→ What the task asks: Word for word, give the data again without its pictures.

→ Given data:
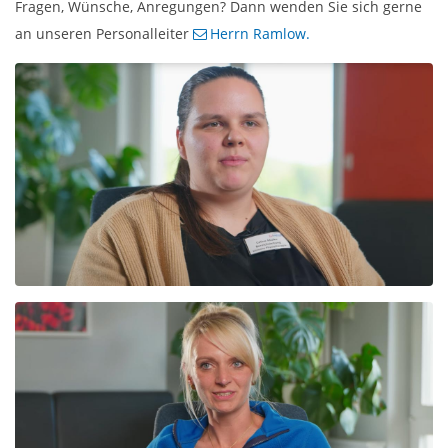
Fragen, Wünsche, Anregungen? Dann wenden Sie sich gerne
an unseren Personalleiter
Herrn Ramlow.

→ Worked solution:
Fragen, Wünsche, Anregungen? Dann wenden Sie sich gerne
an unseren Personalleiter
Herrn Ramlow.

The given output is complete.